What is clear is that there is a big talent issue for cities. "Over the past 30 years graduates have increasingly moved to cities that have a strong skills-base," says Lee. "Oxford, for example, has increased its share of the population that has a degree much faster than Doncaster or Chesterfield. But the idea that a city can grow by attracting talent from elsewhere is a zero-sum game for the national economy."

Barriers to city growth arguably include the over-reliance in the past on big public sector regeneration projects and infrastructure gaps.

"If you take the line of cities between Liverpool and Hull, such as Leeds, Sheffield and Manchester, this could be a world-leading conurbation - but the transport links are poor," explains Lee.

On the other side, having a university or exceptional educational establishment is a benefit to cities. At the same time, evidence from cities outside the UK, such as Copenhagen, shows that having highly skilled people living close to the city centre is also beneficial for overall job creation. For example, 53% of those with no qualifications are in work in Oxfordshire versus only 33% of those in Tees Valley or Liverpool City Region.

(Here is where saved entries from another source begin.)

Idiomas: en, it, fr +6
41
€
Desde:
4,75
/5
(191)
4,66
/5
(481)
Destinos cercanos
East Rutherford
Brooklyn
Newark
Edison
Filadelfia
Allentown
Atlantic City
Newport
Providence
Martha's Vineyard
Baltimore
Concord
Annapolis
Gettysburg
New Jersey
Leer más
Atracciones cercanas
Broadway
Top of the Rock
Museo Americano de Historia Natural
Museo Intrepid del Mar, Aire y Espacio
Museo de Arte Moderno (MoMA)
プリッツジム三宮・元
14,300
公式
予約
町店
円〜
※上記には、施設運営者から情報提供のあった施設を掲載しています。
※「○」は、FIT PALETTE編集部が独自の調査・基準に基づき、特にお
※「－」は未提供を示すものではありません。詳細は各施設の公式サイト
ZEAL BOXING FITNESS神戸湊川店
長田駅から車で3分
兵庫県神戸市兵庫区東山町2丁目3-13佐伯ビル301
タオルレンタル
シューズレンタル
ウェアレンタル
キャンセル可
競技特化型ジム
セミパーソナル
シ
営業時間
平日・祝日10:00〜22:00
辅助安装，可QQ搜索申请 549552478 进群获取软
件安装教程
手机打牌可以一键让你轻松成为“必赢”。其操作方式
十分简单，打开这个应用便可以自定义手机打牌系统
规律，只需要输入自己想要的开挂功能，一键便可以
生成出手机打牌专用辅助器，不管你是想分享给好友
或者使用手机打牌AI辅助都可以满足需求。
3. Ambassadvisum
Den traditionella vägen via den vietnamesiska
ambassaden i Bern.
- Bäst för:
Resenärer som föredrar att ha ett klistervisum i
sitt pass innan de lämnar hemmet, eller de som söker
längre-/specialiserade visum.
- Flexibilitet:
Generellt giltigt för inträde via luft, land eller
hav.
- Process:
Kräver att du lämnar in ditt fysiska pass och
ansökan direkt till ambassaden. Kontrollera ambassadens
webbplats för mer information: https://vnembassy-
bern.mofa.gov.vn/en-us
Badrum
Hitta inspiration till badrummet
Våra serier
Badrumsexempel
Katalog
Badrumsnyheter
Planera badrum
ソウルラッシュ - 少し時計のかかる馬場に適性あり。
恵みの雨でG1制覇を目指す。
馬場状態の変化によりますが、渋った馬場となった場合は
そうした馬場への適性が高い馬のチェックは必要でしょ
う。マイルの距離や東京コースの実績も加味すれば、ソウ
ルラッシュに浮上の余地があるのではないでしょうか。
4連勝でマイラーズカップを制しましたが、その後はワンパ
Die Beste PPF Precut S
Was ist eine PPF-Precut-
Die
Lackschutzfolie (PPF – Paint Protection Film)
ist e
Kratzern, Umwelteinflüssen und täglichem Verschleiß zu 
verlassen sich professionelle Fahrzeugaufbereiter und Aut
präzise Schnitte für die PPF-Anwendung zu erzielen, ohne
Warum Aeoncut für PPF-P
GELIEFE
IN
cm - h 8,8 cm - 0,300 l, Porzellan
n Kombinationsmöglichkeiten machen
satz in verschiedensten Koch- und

"The chance of lower-skilled workers, such as security guards or childminders, getting a job is higher if they live in a city with skilled workers. But they all need to be close to the centre," says Lee.

In October, Lord Heseltine released the findings of his review, which looked into the UK's ability to create wealth. The review, No Stone Unturned in Pursuit of Growth, talked about the need to support cities in order to raise their game. "England's cities are pulsing with energy," he says. "Unleash it."

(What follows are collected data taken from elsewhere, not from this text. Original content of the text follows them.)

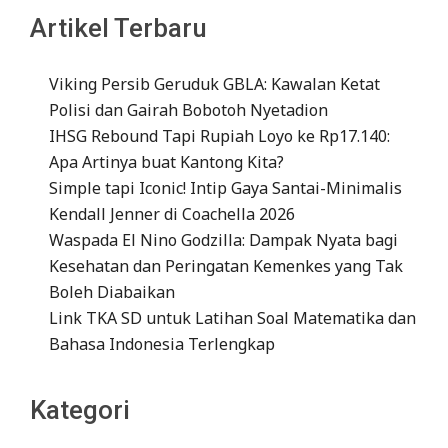
Artikel Terbaru
Viking Persib Geruduk GBLA: Kawalan Ketat
Polisi dan Gairah Bobotoh Nyetadion
IHSG Rebound Tapi Rupiah Loyo ke Rp17.140:
Apa Artinya buat Kantong Kita?
Simple tapi Iconic! Intip Gaya Santai-Minimalis
Kendall Jenner di Coachella 2026
Waspada El Nino Godzilla: Dampak Nyata bagi
Kesehatan dan Peringatan Kemenkes yang Tak
Boleh Diabaikan
Link TKA SD untuk Latihan Soal Matematika dan
Bahasa Indonesia Terlengkap
Kategori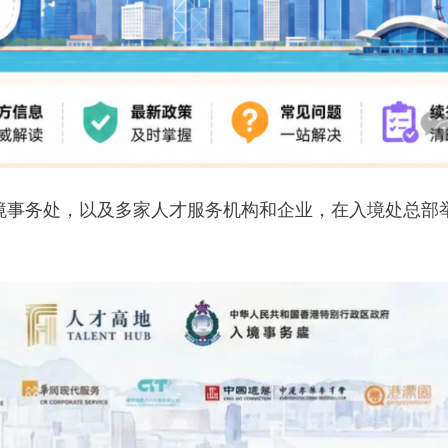
境事务处，以及多家人才服务机构和企业，在入境处总部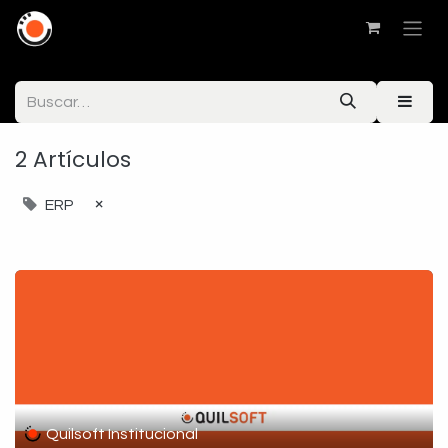
2 Artículos
×
ERP
Quilsoft Institucional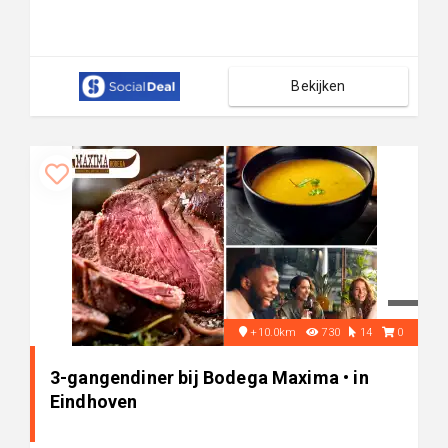
Bekijken
+10.0km
730
14
0
3-gangendiner bij Bodega Maxima • in
Eindhoven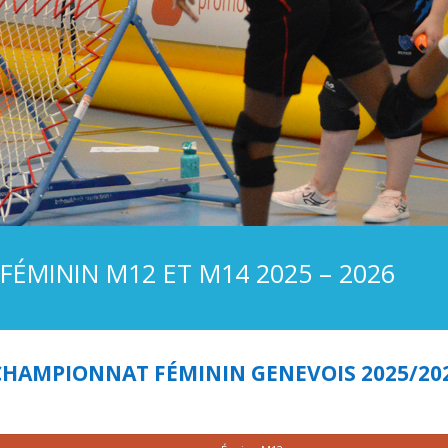
ÉMININ M12 ET M14 2025 – 2026
CHAMPIONNAT FÉMININ GENEVOIS 2025/202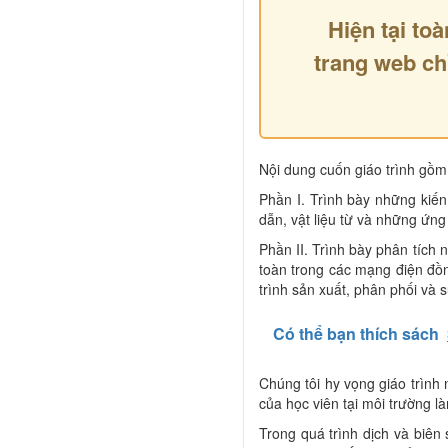
Hiện tại toà
trang web ch
Nội dung cuốn giáo trình gồm
Phần I. Trình bày những kiến 
dẫn, vật liệu từ và những ứng
Phần II. Trình bày phân tích
toàn trong các mạng điện đồn
trình sản xuất, phân phối và 
Có thể bạn thích sách
Chúng tôi hy vọng giáo trình
của học viên tại môi trường l
Trong quá trình dịch và biên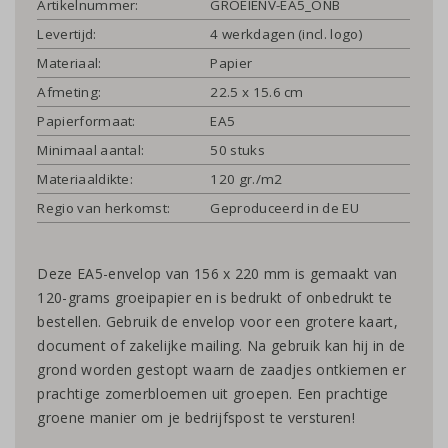
Artikelnummer:
GROEIENV-EA5_ONB
Levertijd:
4 werkdagen (incl. logo)
Materiaal:
Papier
Afmeting:
22.5 x 15.6 cm
Papierformaat:
EA5
Minimaal aantal:
50 stuks
Materiaaldikte:
120 gr./m2
Regio van herkomst:
Geproduceerd in de EU
Deze EA5-envelop van 156 x 220 mm is gemaakt van
120-grams groeipapier en is bedrukt of onbedrukt te
bestellen. Gebruik de envelop voor een grotere kaart,
document of zakelijke mailing. Na gebruik kan hij in de
grond worden gestopt waarn de zaadjes ontkiemen er
prachtige zomerbloemen uit groepen. Een prachtige
groene manier om je bedrijfspost te versturen!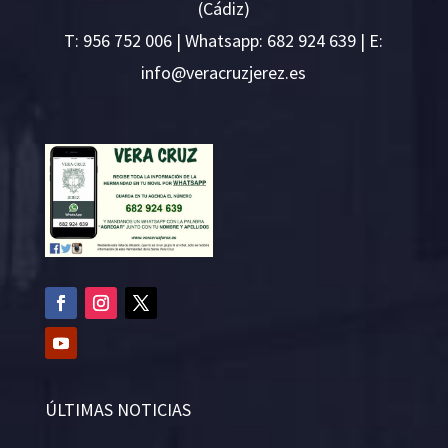
(Cádiz)
T:
956 752 006
| Whatsapp: 682 924 639 | E:
i
v@ofn
rcare
rejzu
se.ze
ÚLTIMAS NOTICIAS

He calls for more devolution of funding and for major UK cities to have a greater say in their economic future to drive wealth creation and jobs. However, Work Foundation's Lee says there is little hard evidence that devolving power has any impact on growth.

Take Birmingham. It managed to restructure its economy after losing two-thirds of its manufacturing jobs between the late 1970s and 2005. But despite investment in the city centre and from a regional development agency, the city shed almost 24,000 private sector jobs between 2003 and 2008 - at a time when the national economy was growing.

What is clear, though, is that cities are important in delivering UK growth, and employers will seek to locate themselves in the right one for their business for a long time yet. But, as Lee says, what causes companies to locate to a particular place is complicated. "There is an element of chance," he concedes.